Many threat actors are very active in online communities. By integrating and organizing data from text-based sources like social media, deep web public records and peer-to-peer domains, a threat actor’s intent, capabilities, and opportunity may be revealed. With AI, it is now possible to understand sentiment and analyze patterns of behavior and intent by analyzing petabytes of unstructured data –including files, emails, video, and network logs – from a single platform. Use of artificial intelligence enables more valuable exploration and indexing of large unstructured text-based data sources like these, while enriching the analysis. With such analysis, CTI analysts can quickly recognize key indicators that an individual may be a threat. 




Similar to external threats, the ability to detect unusual patterns in large data sets can be applied to internal data. AI can integrate, organize, and analyze any structured or unstructured data within your enterprise data to find the real anomalies that pose actual risks. 
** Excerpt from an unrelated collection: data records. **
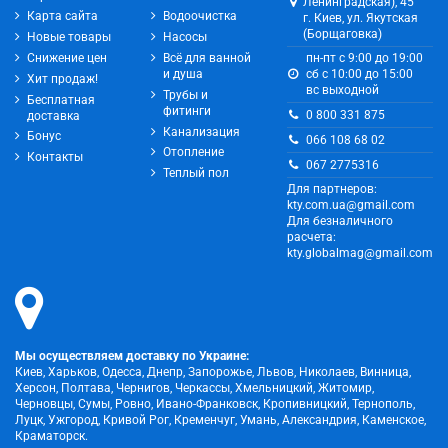
Ленинградская), 45
Карта сайта
Водоочистка
г. Киев, ул. Якутская
(Борщаговка)
Новые товары
Насосы
Снижение цен
Всё для ванной
пн-пт с 9:00 до 19:00
и душа
сб с 10:00 до 15:00
Хит продаж!
вс выходной
Трубы и
Бесплатная
фитинги
0 800 331 875
доставка
Канализация
Бонус
066 108 68 02
Отопление
Контакты
067 2775316
Теплый пол
Для партнеров:
kty.com.ua@gmail.com
Для безналичного
расчета:
kty.globalmag@gmail.com
Мы осуществляем доставку по Украине:
Киев, Харьков, Одесса, Днепр, Запорожье, Львов, Николаев, Винница,
Херсон, Полтава, Чернигов, Черкассы, Хмельницкий, Житомир,
Черновцы, Сумы, Ровно, Ивано-Франковск, Кропивницкий, Тернополь,
Луцк, Ужгород, Кривой Рог, Кременчуг, Умань, Александрия, Каменское,
Краматорск.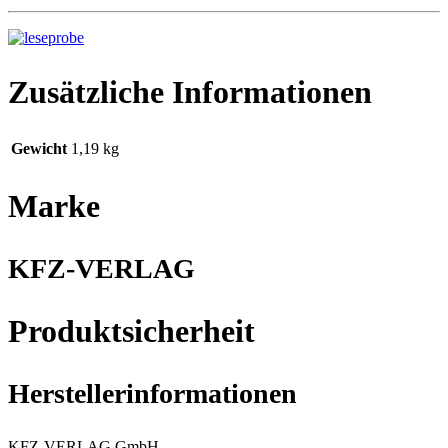
Zusätzliche Informationen
Gewicht
1,19 kg
Marke
KFZ-VERLAG
Produktsicherheit
Herstellerinformationen
KFZ-VERLAG GmbH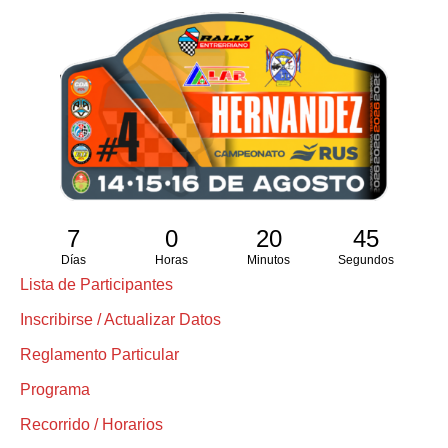
7
0
20
45
Días
Horas
Minutos
Segundos
Lista de Participantes
Inscribirse / Actualizar Datos
Reglamento Particular
Programa
Recorrido / Horarios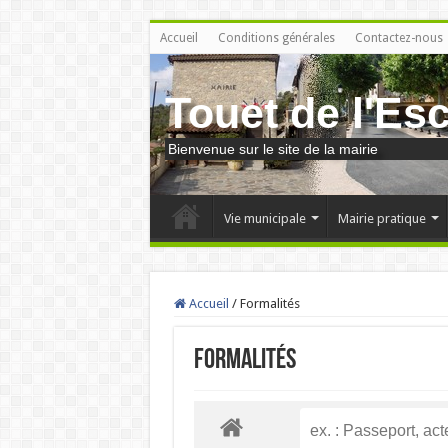
Accueil
Conditions générales
Contactez-nous
Touet de l'Es
Bienvenue sur le site de la mairie
Vie municipale
Mairie pratique
Accueil
/
Formalités
Formalités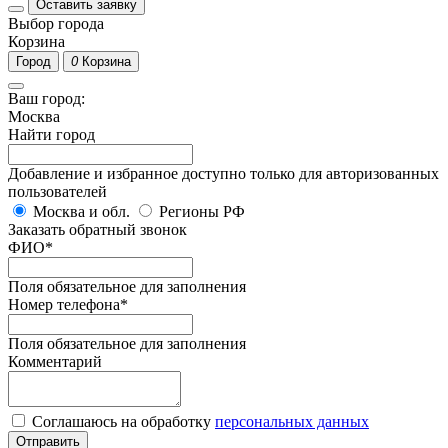
Оставить заявку
Выбор города
Корзина
Город
0
Корзина
Ваш город:
Москва
Найти город
Добавление и избранное доступно только для авторизованных
пользователей
Москва и обл.
Регионы РФ
Заказать обратный звонок
ФИО
*
Поля обязательное для заполнения
Номер телефона
*
Поля обязательное для заполнения
Комментарий
Соглашаюсь на обработку
персональных данных
Отправить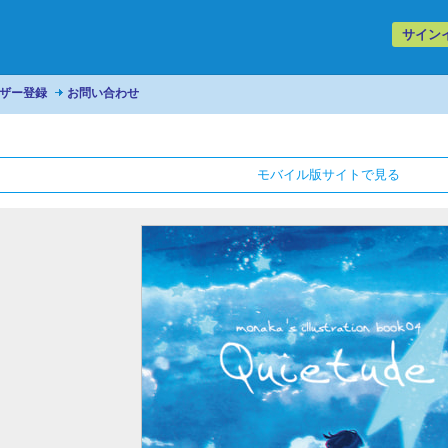
サイン
ザー登録
お問い合わせ
モバイル版サイトで見る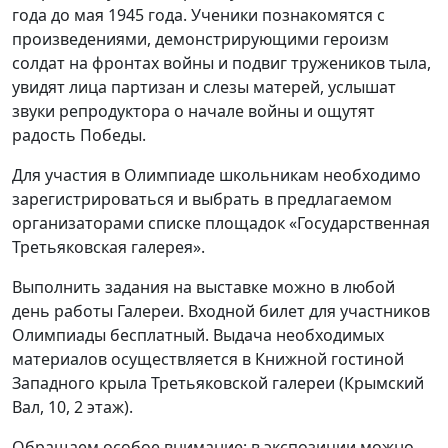
года до мая 1945 года. Ученики познакомятся с
произведениями, демонстрирующими героизм
солдат на фронтах войны и подвиг тружеников тыла,
увидят лица партизан и слезы матерей, услышат
звуки репродуктора о начале войны и ощутят
радость Победы.
Для участия в Олимпиаде школьникам необходимо
зарегистрироваться и выбрать в предлагаемом
организаторами списке площадок «Государственная
Третьяковская галерея».
Выполнить задания на выставке можно в любой
день работы Галереи. Входной билет для участников
Олимпиады бесплатный. Выдача необходимых
материалов осуществляется в Книжной гостиной
Западного крыла Третьяковской галереи (Крымский
Вал, 10, 2 этаж).
Обращаем особое внимание: в экспозиции можно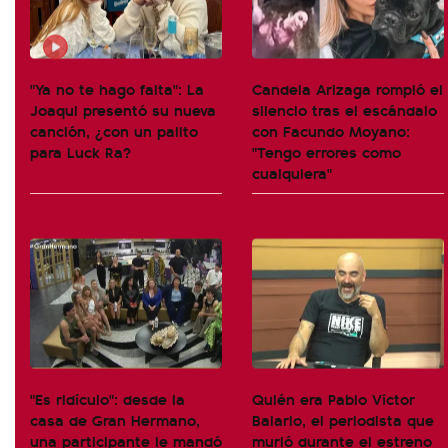
"Ya no te hago falta": La
Candela Arizaga rompió el
Joaqui presentó su nueva
silencio tras el escándalo
canción, ¿con un palito
con Facundo Moyano:
para Luck Ra?
"Tengo errores como
cualquiera"
"Es ridículo": desde la
Quién era Pablo Víctor
casa de Gran Hermano,
Balario, el periodista que
una participante le mandó
murió durante el estreno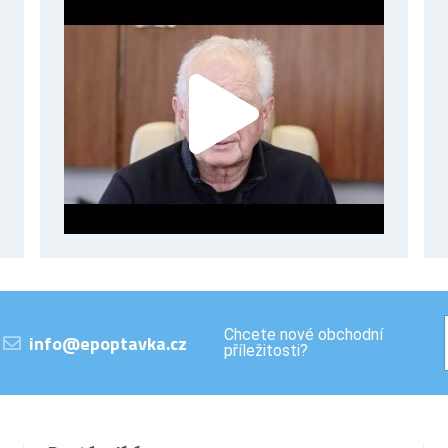
Chcete nové obchodní
info@epoptavka.cz
příležitosti?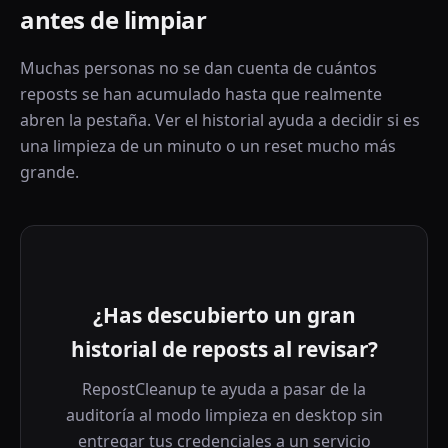
antes de limpiar
Muchas personas no se dan cuenta de cuántos
reposts se han acumulado hasta que realmente
abren la pestaña. Ver el historial ayuda a decidir si es
una limpieza de un minuto o un reset mucho más
grande.
¿Has descubierto un gran
historial de reposts al revisar?
RepostCleanup te ayuda a pasar de la
auditoría al modo limpieza en desktop sin
entregar tus credenciales a un servicio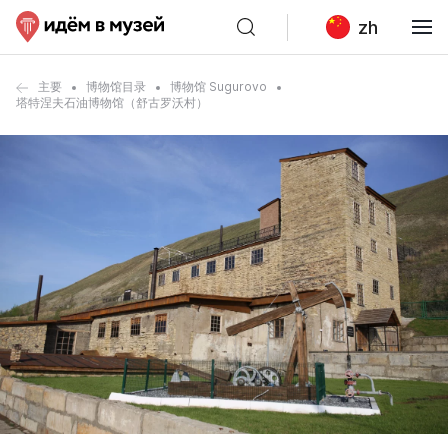
zh
主要
博物馆目录
博物馆 Sugurovo
塔特涅夫石油博物馆（舒古罗沃村）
Attribution of a threat is important for considering legal options and provides a means to understand and ultimately deter the criminal from attacking again. AI can capture and corroborate personally identifiable information (PII) used to profile criminals and link associates across external and enterprise data sets to provide detailed target intelligence.




When multinationals are breached, the scene of the crime often consists of evidence that is scattered around the globe. Critical evidence is discovered among incongruent forms including emails, leaked files, IP logs, Internet browser history and other unstructured data sets where no clear pattern exists. Acquisition and organization is important for the integrity of the investigation. AI can help examiners integrate, tag, log, and analyze information in real-time, thus enhancing live acquisition and evaluation in accordance with relevant IOS/IEC standards.